While Crist's departure from the GOP ended the intra-party fight, the race's stakes are much higher than the future of one party. "The issue is whether we are going to elect people who are willing to say or do anything to get elected," Rubio told me. "Here you have someone who is so obsessed with winning an election that he will change parties just to get elected. Are we going to reward that kind of behavior?"

Rubio admits that running against the incumbent governor of your own party was not the next logical step up the political ladder.
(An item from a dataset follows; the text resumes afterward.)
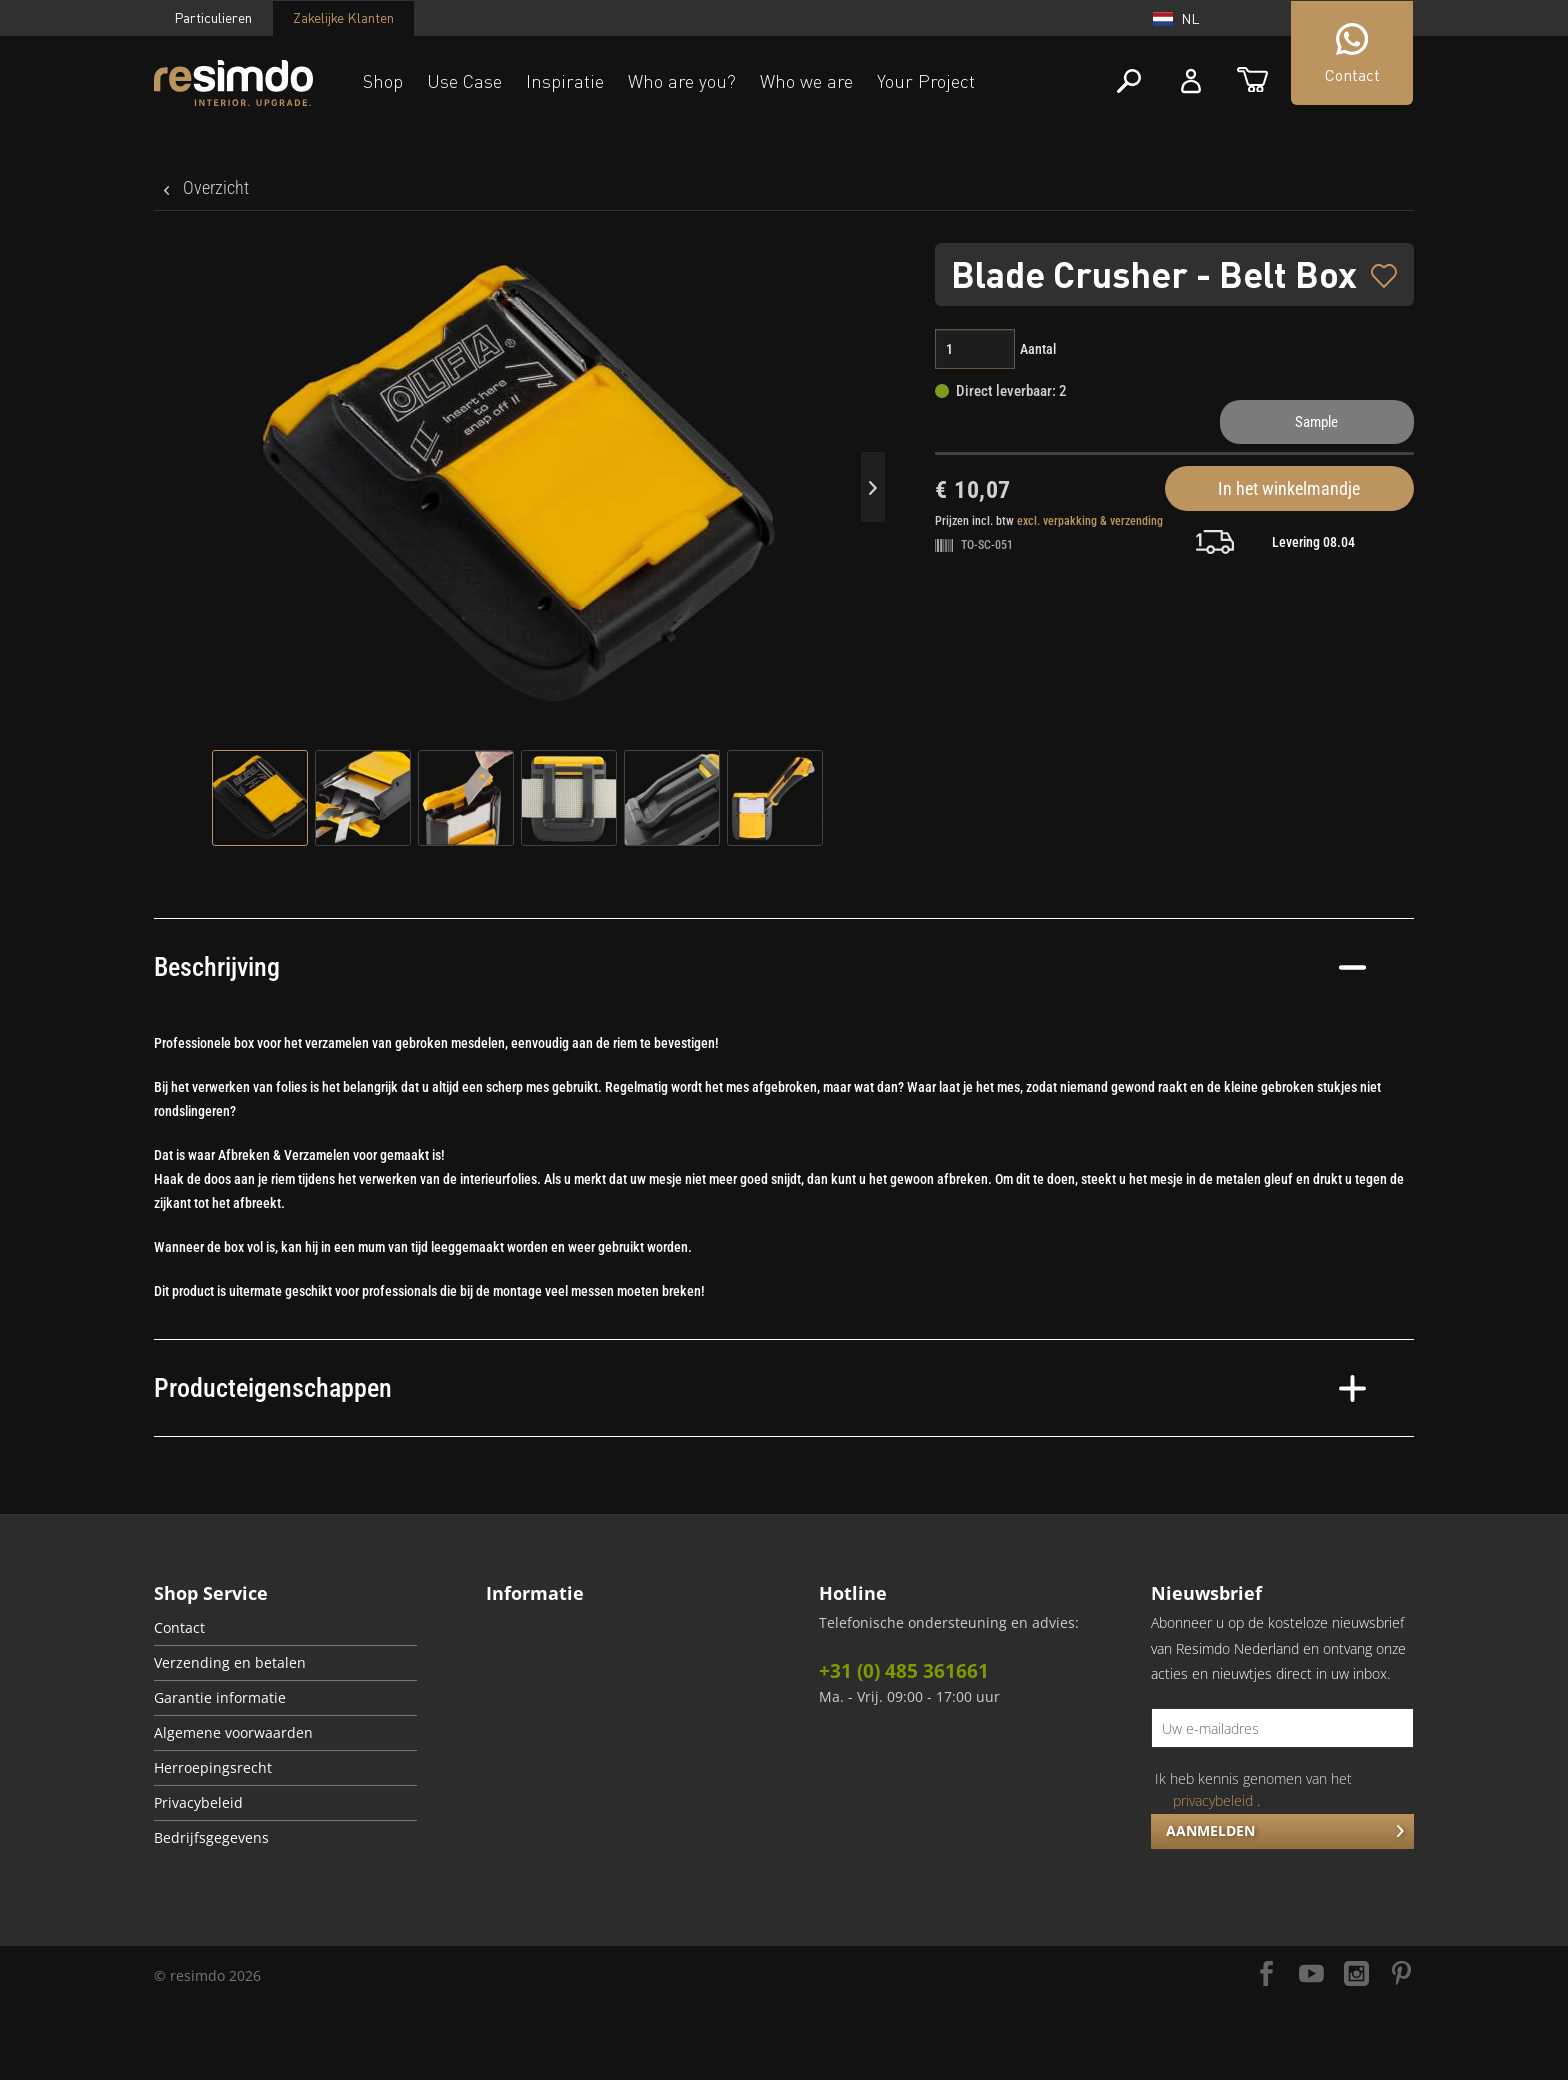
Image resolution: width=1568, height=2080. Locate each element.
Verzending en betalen (230, 1663)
But Rubio decided to take on Crist after three months of soul searching in early 2009, fueled by Crist's warm embrace of President Obama's economic stimulus package.

Rubio turned to faith and family when trying to determine whether he wanted to run for the right reasons. "For those who have the Christian faith and are in politics, there is a constant struggle between a desire to do what is right and how that sometimes may not coincide with what is popular," said Rubio, a Roman Catholic whose family has spent the last six years attending a Miami-area nondenominational church, Christ Fellowship. "I hope that, more often than not, I make the right choice."

Rubio tells voters that he is 100 percent pro-life, adding that he is fine with losing half the voters in Florida over that issue.

Rubio and his wife have four children. During a recent campaign swing through the Florida panhandle, Rubio's 5-year-old son, Anthony, tagged along. Before shaking the hands of those in the room-the first activity of a typical politician-Rubio often led Anthony, toting headphones and a portable DVD player, to a nearby table. At one point, Rubio's speech was interrupted by a tug on his pant leg. Anthony had to go to the bathroom.